### [What the task requires]
Find every line in the records below that contains the word "fotek", and copy each such line.

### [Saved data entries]
▬▬▬▬▬▬▬▬▬▬

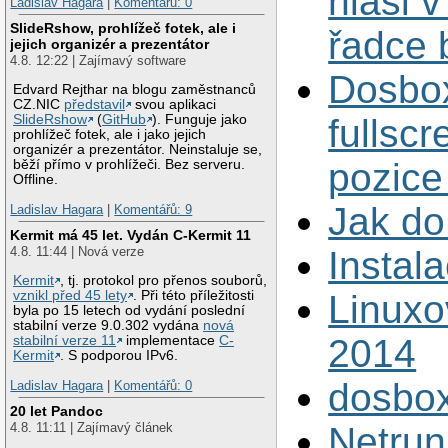
hlasi 
Ladislav Hagara
|
Komentářů: 0
SlideRshow, prohlížeč fotek, ale i
řadce 
jejich organizér a prezentátor
4.8. 12:22 | Zajímavý software
Dosbo
Edvard Rejthar na blogu zaměstnanců
CZ.NIC
představil
svou aplikaci
fullscr
SlideRshow
(
GitHub
). Funguje jako
prohlížeč fotek, ale i jako jejich
organizér a prezentátor. Neinstaluje se,
pozice
běží přímo v prohlížeči. Bez serveru.
Offline.
Jak d
Ladislav Hagara
|
Komentářů: 9
Kermit má 45 let. Vydán C-Kermit 11
Instal
4.8. 11:44 | Nová verze
Kermit
, tj. protokol pro přenos souborů,
Linuxo
vznikl před 45 lety
. Při této příležitosti
byla po 15 letech od vydání poslední
stabilní verze 9.0.302 vydána
nová
2014
stabilní verze 11
implementace
C-
Kermit
. S podporou IPv6.
dosbox
Ladislav Hagara
|
Komentářů: 0
20 let Pandoc
Netrun
4.8. 11:11 | Zajímavý článek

▬▬▬▬▬▬▬▬▬▬

### [Response to this exercise]
SlideRshow, prohlížeč fotek, ale i
prohlížeč fotek, ale i jako jejich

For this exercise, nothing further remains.